Records from a dataset:
"""
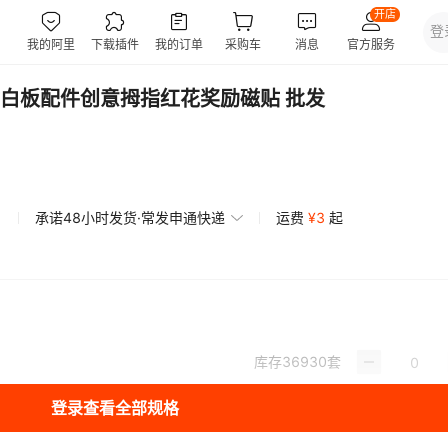
白板配件创意拇指红花奖励磁贴 批发
承诺48小时发货·常发申通快递
运费
¥
3
起
库存
36930
套
登录查看全部规格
"""
▶ _ASSIGNMENT_
Copy every line above word for word and exclude the pictures.

▶ _RESULT OF THE TASK_
白板配件创意拇指红花奖励磁贴 批发
承诺48小时发货·常发申通快递
运费
¥
3
起
库存
36930
套
登录查看全部规格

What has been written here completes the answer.